Strong Bonds is a free, chaplain-led program available to all servicemen and servicewomen and includes a mix of first-time deployers and repeat deployers, Hedman said. Starting in 1997, the program has grown from 90 military families to more than 130,000 nationally last year.

The program hosts multiple weekend retreats each year for service personnel and their families and can also connect members to outside resources like financial planning or counseling if they need it, he said.

“The most important thing is we work on all kinds of relationships skills like communication,” he said. “We talk about finances, how to work through issues that they might be having, and we just set the stage for a good, positive communication.”
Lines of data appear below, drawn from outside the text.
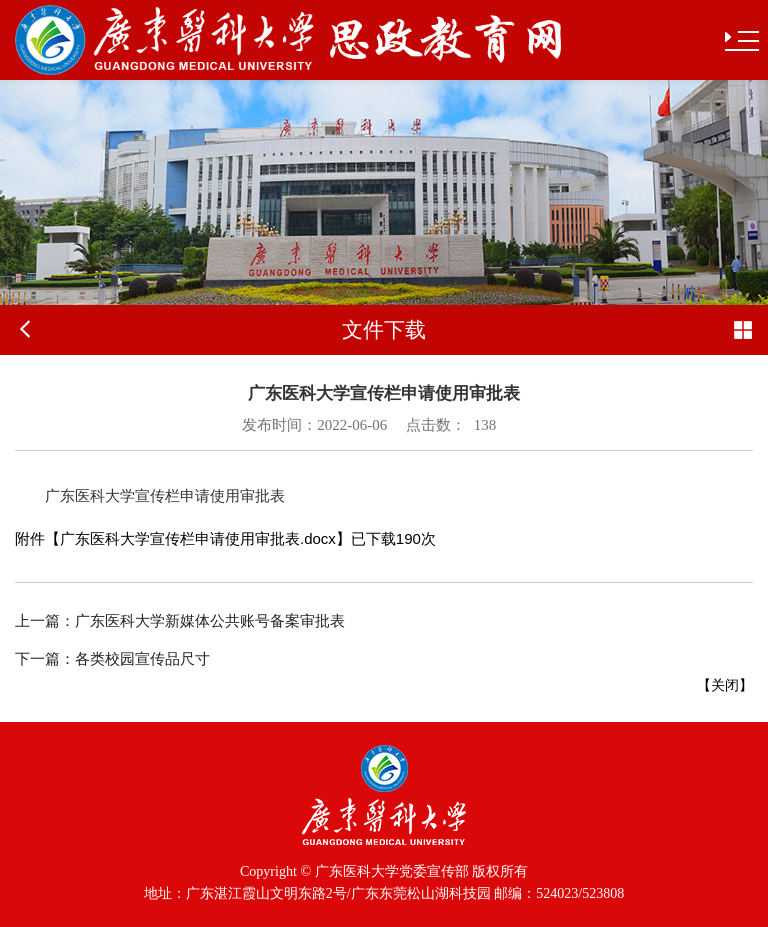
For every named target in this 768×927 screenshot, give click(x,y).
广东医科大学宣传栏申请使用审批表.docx (198, 538)
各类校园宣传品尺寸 (112, 659)
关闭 (725, 685)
Hedman emphasized the civilian nature of the program — for example, military members wear civilian clothes during the retreats — which is intentional for adjusting back to civilian life and connecting with family members after deployment.

“Probably the biggest thing is communicating every day, if possible,” he said. “And it can just be the small stuff, just to know what’s been going on in each person’s life.”

Strong Bonds repeats popular events year to year, but also incorporates new events like this year’s “Laugh Your Way to a Better Marriage” and “The Speed of Trust.”

The most important thing, Hedman said, is helping families and service members feel like they can handle any challenge they run into.

“We want our families to be prepared,” he said. “Strong Bonds is one of these programs where we get them together and we work through a lot of things so when the call comes they’re ready.”